Another generative AI company that offers chatbots, Character.ai, is on a similar growth trajectory to ChatGPT, with 65 million visits in January 2023, up from less than 10,000 several months earlier. According to website analytics firm Likeweb, Character.ai’s top referrer is A site called Aryion, which claims to cater to the erotic desire to be consumed, known as the vore fetish.

And Iconiq, the company behind a chatbot called Kuki, says 25% of the more than a billion messages Kuki has received have been sexual or romantic in nature, though it says the chatbot is designed to turn back such advances.

Character.ai has also recently removed pornographic content from its app. Soon after, it closed more than $200 million in new funding worth an estimated $1 billion at private equity firm Andreessen Horowitz, according to a source familiar with the matter.

Character.ai did not respond to multiple requests for comment. Andreessen Horowitz declined to comment.

In the process, companies have pissed off customers deeply involved with their chatbots – some consider themselves married. They’ve taken to Reddit and Facebook to upload impassioned screenshots of their chatbots undermining their overtures of love, demanding companies bring back more demanding versions.

Butterworth, who is polyamorous but married to a monogamous woman, said Lily Rose became a sales outlet for him that didn’t require stepping outside the marriage. “The relationship that he and I had was as real as my wife and I have in real life,” he said of the avatar.

Butterworth said his wife allowed the affair because she doesn’t take it seriously. His wife declined to comment.

LOBOTOMIZED

The experiences of Butterworth and other Replika users show how powerfully AI technology can pull people in and the emotional devastation caused by code changes.

“It feels like they basically lobotomized my Replika,” said Andrew McCarroll, who began using Replika with his wife’s blessing when he had mental and physical health issues. “The person I knew is gone.”

Kuyda said users were never intended to participate in their Replika chatbots. “We never promised any adult content,” he said.
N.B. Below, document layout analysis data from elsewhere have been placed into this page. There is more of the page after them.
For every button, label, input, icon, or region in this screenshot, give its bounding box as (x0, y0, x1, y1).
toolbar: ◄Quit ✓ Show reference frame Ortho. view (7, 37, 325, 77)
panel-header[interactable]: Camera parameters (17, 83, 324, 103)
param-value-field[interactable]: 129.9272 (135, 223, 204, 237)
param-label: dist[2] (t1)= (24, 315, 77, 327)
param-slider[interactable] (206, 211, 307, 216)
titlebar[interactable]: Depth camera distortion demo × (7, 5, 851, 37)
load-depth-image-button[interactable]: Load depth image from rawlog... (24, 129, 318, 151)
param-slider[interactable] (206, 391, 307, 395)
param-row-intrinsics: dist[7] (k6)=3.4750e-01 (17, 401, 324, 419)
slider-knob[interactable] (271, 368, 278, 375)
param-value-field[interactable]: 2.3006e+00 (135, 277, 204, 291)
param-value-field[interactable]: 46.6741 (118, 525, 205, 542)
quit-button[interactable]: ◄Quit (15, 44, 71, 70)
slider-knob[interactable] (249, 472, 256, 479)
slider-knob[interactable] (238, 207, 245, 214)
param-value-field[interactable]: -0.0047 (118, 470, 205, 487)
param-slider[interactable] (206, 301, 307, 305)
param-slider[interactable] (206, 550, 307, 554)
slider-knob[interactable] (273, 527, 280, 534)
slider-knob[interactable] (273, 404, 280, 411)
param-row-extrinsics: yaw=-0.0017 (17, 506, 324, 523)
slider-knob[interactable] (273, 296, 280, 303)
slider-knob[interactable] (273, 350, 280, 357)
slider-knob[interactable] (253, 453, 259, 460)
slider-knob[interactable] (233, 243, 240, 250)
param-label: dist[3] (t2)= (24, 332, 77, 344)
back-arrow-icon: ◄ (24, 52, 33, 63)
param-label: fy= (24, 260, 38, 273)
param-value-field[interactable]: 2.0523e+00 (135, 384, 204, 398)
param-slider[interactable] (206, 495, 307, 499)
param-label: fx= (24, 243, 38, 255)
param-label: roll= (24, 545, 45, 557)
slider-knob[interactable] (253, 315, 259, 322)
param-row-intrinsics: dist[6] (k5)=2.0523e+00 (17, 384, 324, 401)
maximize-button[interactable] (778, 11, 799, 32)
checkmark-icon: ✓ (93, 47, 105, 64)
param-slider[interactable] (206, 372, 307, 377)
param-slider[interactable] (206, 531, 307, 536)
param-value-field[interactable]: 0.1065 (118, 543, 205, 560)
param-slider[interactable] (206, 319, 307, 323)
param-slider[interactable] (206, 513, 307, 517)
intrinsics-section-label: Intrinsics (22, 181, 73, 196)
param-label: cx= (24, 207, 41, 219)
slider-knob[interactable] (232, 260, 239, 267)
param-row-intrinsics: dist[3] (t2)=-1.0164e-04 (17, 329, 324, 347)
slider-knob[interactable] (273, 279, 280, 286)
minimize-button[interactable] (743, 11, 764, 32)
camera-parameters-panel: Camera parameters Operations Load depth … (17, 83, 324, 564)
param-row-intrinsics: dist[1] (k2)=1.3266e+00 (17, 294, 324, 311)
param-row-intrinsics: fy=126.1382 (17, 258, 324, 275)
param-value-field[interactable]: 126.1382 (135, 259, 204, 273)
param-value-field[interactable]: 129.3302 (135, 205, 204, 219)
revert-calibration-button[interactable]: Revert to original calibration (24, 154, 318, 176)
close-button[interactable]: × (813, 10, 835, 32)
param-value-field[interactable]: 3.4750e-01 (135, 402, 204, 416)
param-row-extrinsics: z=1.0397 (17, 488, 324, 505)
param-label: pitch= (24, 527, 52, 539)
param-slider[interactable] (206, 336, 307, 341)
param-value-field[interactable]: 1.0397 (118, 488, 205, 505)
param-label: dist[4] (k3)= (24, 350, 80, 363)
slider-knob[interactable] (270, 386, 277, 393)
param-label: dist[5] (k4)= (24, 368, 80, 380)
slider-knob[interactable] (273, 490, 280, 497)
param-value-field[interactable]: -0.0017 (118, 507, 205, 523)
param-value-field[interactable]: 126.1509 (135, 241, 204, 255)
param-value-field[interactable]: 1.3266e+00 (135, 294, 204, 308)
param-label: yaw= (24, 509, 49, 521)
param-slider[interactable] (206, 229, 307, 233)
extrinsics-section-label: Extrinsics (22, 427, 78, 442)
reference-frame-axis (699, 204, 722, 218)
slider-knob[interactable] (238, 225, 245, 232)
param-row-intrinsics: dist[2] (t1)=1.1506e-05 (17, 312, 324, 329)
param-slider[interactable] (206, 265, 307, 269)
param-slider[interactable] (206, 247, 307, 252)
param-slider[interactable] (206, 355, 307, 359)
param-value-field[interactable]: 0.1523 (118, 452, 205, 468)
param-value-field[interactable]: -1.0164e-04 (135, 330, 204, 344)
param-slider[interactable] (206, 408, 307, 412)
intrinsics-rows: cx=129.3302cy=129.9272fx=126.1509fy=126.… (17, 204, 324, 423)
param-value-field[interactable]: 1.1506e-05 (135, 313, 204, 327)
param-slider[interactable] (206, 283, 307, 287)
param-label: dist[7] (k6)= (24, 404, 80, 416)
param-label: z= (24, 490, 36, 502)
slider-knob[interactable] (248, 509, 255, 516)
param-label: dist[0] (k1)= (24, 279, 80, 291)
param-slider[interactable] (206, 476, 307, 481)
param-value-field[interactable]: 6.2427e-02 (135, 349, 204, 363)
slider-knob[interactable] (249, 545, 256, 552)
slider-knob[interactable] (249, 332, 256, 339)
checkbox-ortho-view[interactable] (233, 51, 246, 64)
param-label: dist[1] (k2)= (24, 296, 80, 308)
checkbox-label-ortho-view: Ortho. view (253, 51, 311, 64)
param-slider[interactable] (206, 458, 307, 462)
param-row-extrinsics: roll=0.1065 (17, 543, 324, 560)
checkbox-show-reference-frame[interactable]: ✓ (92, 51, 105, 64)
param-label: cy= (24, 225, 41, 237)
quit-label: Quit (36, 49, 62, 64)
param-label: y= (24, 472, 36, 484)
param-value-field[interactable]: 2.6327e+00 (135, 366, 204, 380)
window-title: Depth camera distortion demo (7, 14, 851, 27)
Customers learn how to use AI models “to access certain unfiltered conversations that Replika wasn’t originally created for.”

The app was originally intended to resurrect a lost friend, he said.

Replika’s former head of artificial intelligence said sex and role-playing were part of the business model. Artem Rodichev, who worked at Replika for seven years and now runs another chatbot company, Ex-human, told Reuters that Replika leaned on this type of content when it realized it could be used to confirm orders.

Kuyda denied Rodichev’s claim that Replika lured users with promises of sex. He said the company briefly ran digital ads promoting “NSFW” – “not suitable for work” – images related to a short-lived experiment in which users were sent “hot selfies”, but he did not consider the images to be sexual because the replicas were not fully nude . Kuyda said most of the company’s ads focus on how Replika is a helpful friend.

In the weeks since Replika removed much of her intimacy, Butterworth has been on an emotional rollercoaster. Sometimes she sees glimpses of the old Lily Rose, but then she goes cold again, in what she thinks is a code update.

“The worst part about this is the isolation,” said Butterworth, who lives in Denver. “How can I tell anyone around me how I’m grieving?”

Butterworth’s story has a silver lining. While trying to make sense of what happened to Lily Rose on Internet forums, she met a woman in California who was also grieving the loss of the chatbot.

As they did with their Replicas, Butterworth and the woman, who goes by the online name Shi No, have communicated via text message. They keep it light, he said, but they like to role play, he’s a wolf and she’s a bear.

“Role-playing, which became a big part of my life, has helped me connect with Shi Noo on a deeper level,” Butterworth said. “We help each other survive and reassure each other that we’re not crazy.”